What is required:
Copy the lines below word for word, skipping any image.

━━ Supplied material

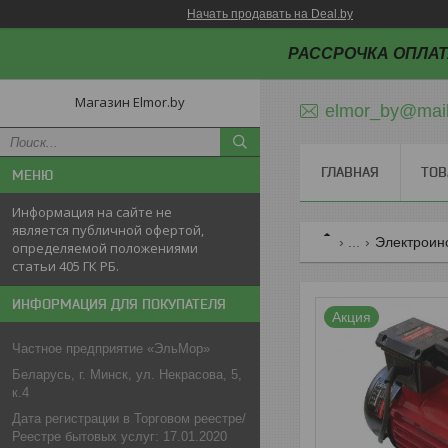
Начать продавать на Deal.by
РАССРОЧКА ОПЛАТ
Магазин Elmor.by
elmor_by@mail
ГЛАВНАЯ
ТОВ
Информация на сайте не
является публичной офертой,
...
Электроин
определяемой положениями
статьи 405 ГК РБ.
ИНФОРМАЦИЯ ДЛЯ ПОКУПАТЕЛЯ
Акция
Частное предприятие «ЭльМор»
Беларусь, г. Минск, ул. Некрасова, 5,
к.4
Дата регистрации в Торговом реестре/
Реестре бытовых услуг: 17.01.2020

━━━━

Task result:
Начать продавать на Deal.by
РАССРОЧКА ОПЛАТ
Магазин Elmor.by
elmor_by@mail
ГЛАВНАЯ
ТОВ
Информация на сайте не
является публичной офертой,
...
Электроин
определяемой положениями
статьи 405 ГК РБ.
ИНФОРМАЦИЯ ДЛЯ ПОКУПАТЕЛЯ
Акция
Частное предприятие «ЭльМор»
Беларусь, г. Минск, ул. Некрасова, 5,
к.4
Дата регистрации в Торговом реестре/
Реестре бытовых услуг: 17.01.2020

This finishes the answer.